Use unified padded length in kernel instead of array

avitase · avitase · commit a539792bc510 · 2025-07-13T20:34:20.000+02:00
Previously, the CUDA kernel was incorrectly passed an array of per-trajectory
lengths (`P`), even though all trajectories in a batch were padded to a common
length. This caused the kernel to terminate loops prematurely based on the
individual lengths, though it did not affect the computed Frechet distance due
to padding with repeated points.

This commit fixes the issue by replacing the per-trajectory length array with a
single integer `P` representing the unified (padded) length. The kernel
interface and loop logic are adjusted accordingly.
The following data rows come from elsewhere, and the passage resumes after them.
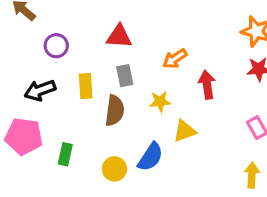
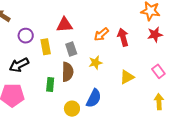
red arrow: (207, 85) -> (123, 37), moved
yellow rectangle: (86, 86) -> (46, 47), moved
yellow triangle: (185, 131) -> (127, 77), moved
green rectangle: (65, 154) -> (50, 85), moved

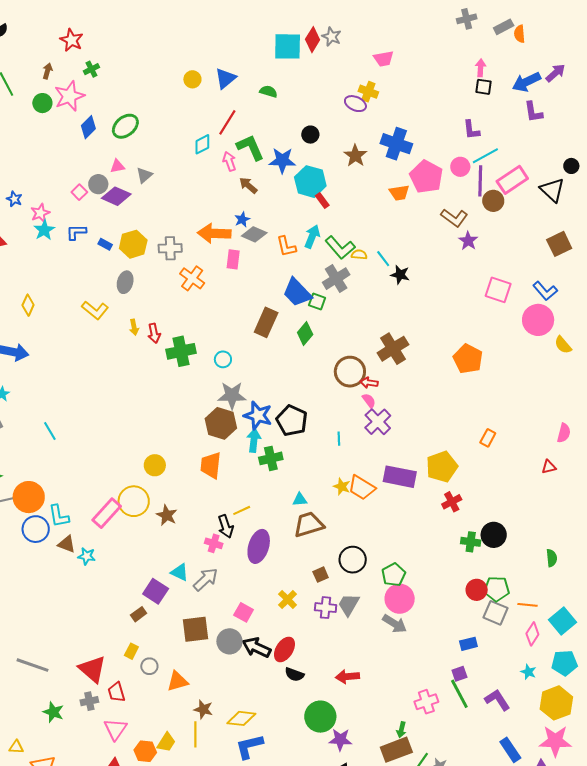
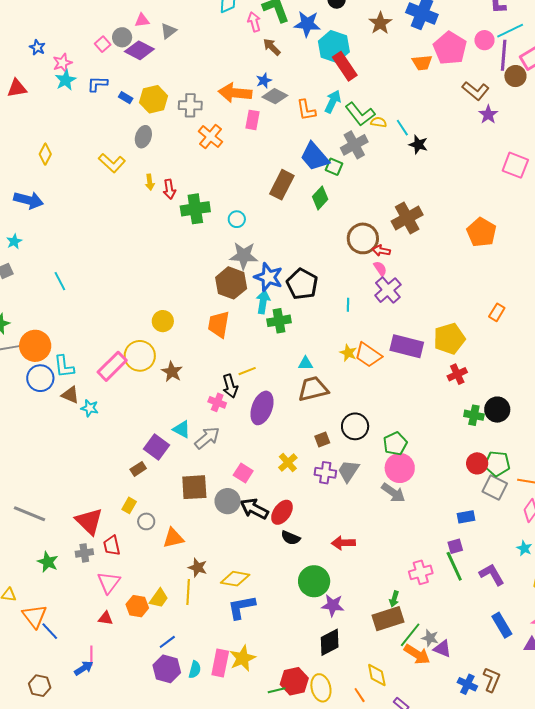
red rectangle: (322, 201) -> (345, 66), size x1.8

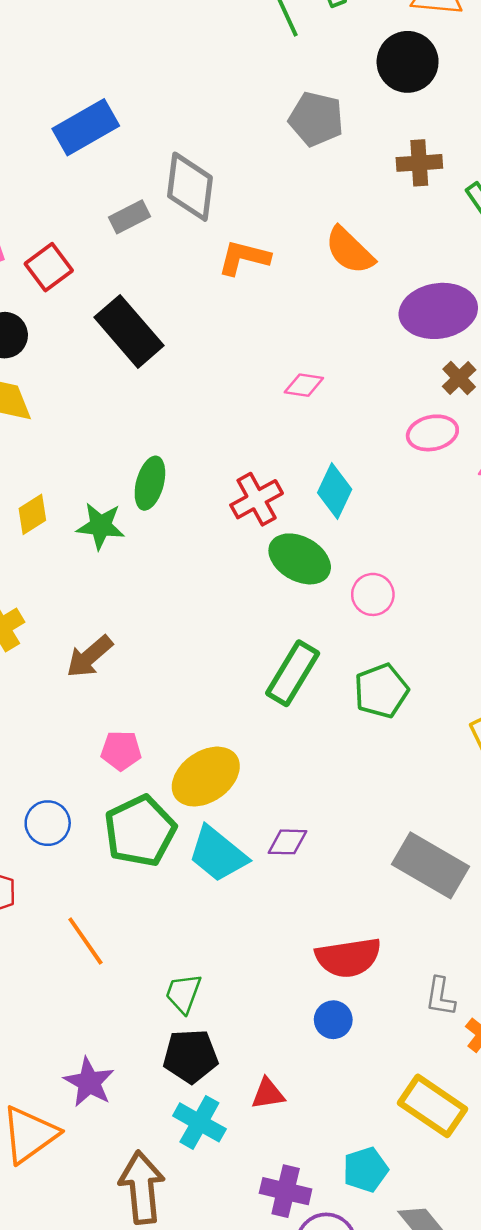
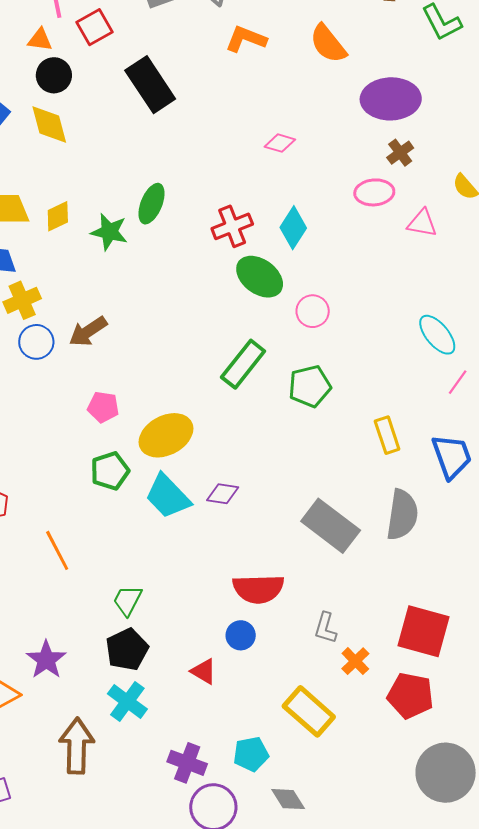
blue circle: (48, 823) -> (36, 342), moved
green pentagon: (140, 831) -> (110, 471), size x0.7
black pentagon: (190, 1056) -> (127, 649), turned -30
red triangle: (268, 1094) -> (204, 671), moved, turned 32

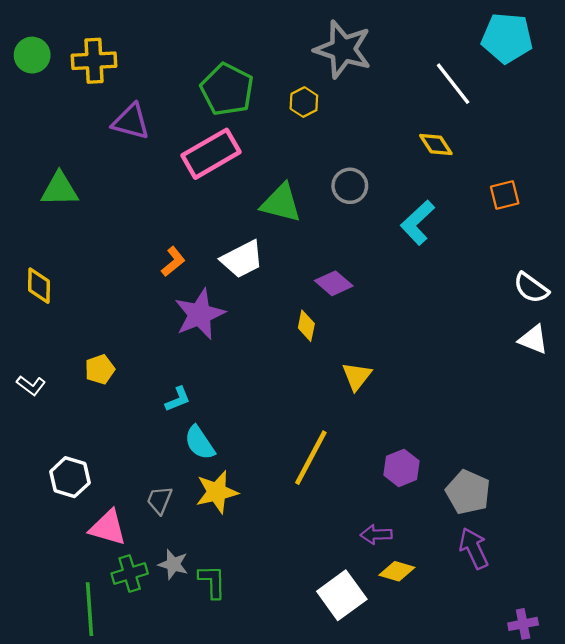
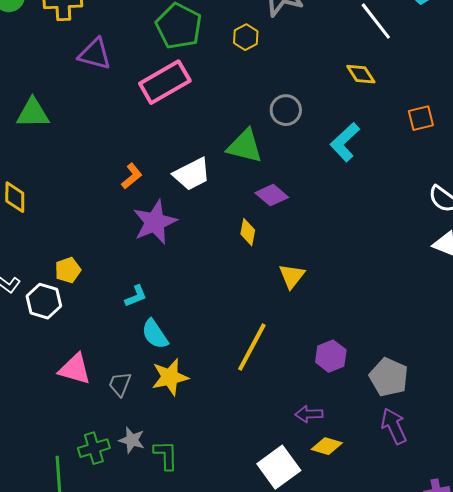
green triangle: (281, 203) -> (245, 146), moved
white hexagon: (70, 477) -> (44, 301), moved
pink triangle: (108, 528) -> (75, 369), moved

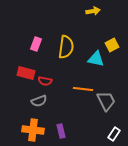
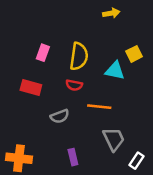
red semicircle: (45, 81) -> (74, 85), moved
gray semicircle: (39, 101) -> (60, 116), moved
gray trapezoid: (106, 101) -> (114, 139), moved
orange cross: (33, 130) -> (19, 158), moved

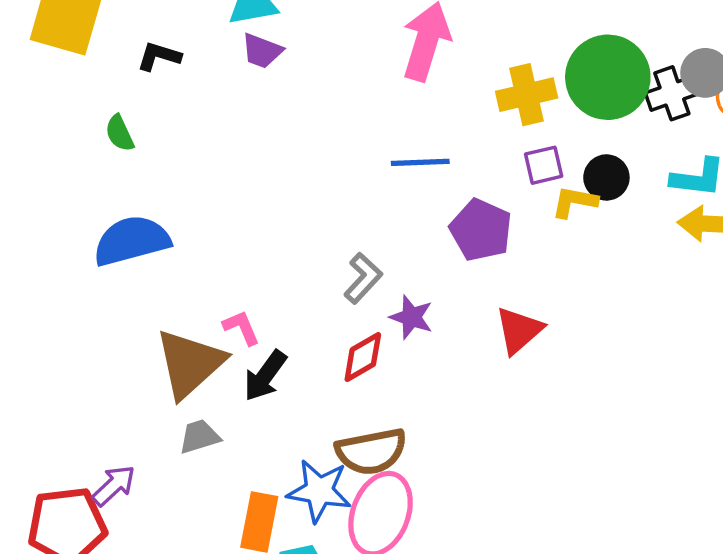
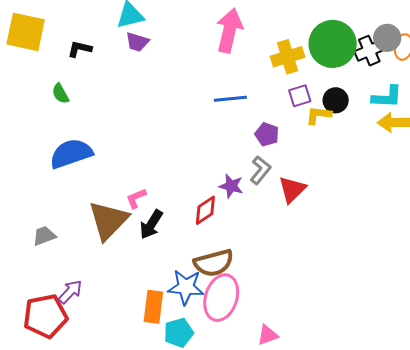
purple pentagon: (481, 230) -> (267, 134), size x0.7
gray L-shape: (363, 278) -> (260, 170), moved
pink L-shape: (241, 328) -> (136, 198), turned -85
gray trapezoid: (199, 437) -> (44, 236), moved

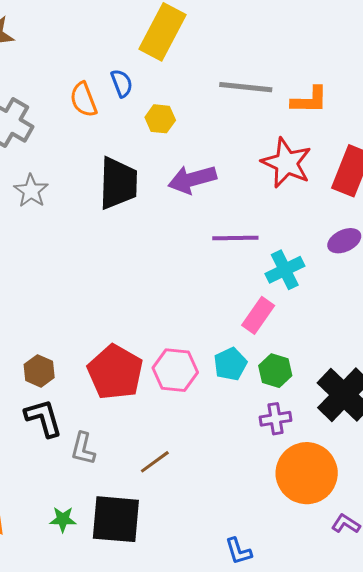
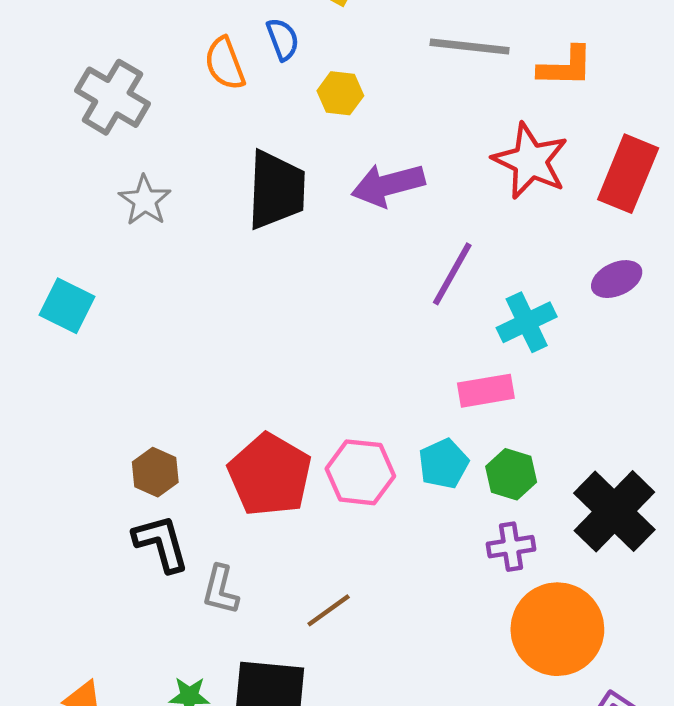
purple line: (235, 238) -> (452, 274), turned -60
pink rectangle: (258, 315) -> (486, 391), turned 45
This is a minor internal fix with no observable change in output.
diff --git a/ffrechet-cuda/source/ffrechet-cuda.cu b/ffrechet-cuda/source/ffrechet-cuda.cu
@@ -10,7 +10,7 @@ __device__ static float metric(float dx, float dy)
 
 __global__ static void kernel(const float* px,
                               const float* py,
-                              const unsigned* P,
+                              const unsigned P,
                               const unsigned N,
                               const float* qx,
                               const float* qy,
@@ -27,7 +27,7 @@ __global__ static void kernel(const float* px,
             buffer[j * N + idx] = acc;
         }
 
-        for (unsigned i = 1; i < P[idx]; i++)
+        for (unsigned i = 1; i < P; i++)
         {
             for (unsigned j = Q - 1; j > 0; j--)
             {
@@ -101,10 +101,6 @@ void cuda_frechet_distance(const float* const* px,
     cuda_check(
         cudaMemcpy(py_d, py_flat.data(), py_flat.size() * sizeof(float), cudaMemcpyHostToDevice));
 
-    unsigned* P_d;
-    cuda_check(cudaMalloc(&P_d, N * sizeof(unsigned)));
-    cuda_check(cudaMemcpy(P_d, P, N * sizeof(unsigned), cudaMemcpyHostToDevice));
-
     float* qx_d;
     cuda_check(cudaMalloc(&qx_d, Q * sizeof(float)));
     cuda_check(cudaMemcpy(qx_d, qx, Q * sizeof(float), cudaMemcpyHostToDevice));
@@ -119,7 +115,7 @@ void cuda_frechet_distance(const float* const* px,
     float* res_d;
     cuda_check(cudaMalloc(&res_d, N * sizeof(float)));
 
-    kernel<<<cfg.grid_size, cfg.block_size>>>(px_d, py_d, P_d, N, qx_d, qy_d, Q, buffer_d, res_d);
+    kernel<<<cfg.grid_size, cfg.block_size>>>(px_d, py_d, P_MAX, N, qx_d, qy_d, Q, buffer_d, res_d);
     cuda_check();
     cuda_check(cudaDeviceSynchronize());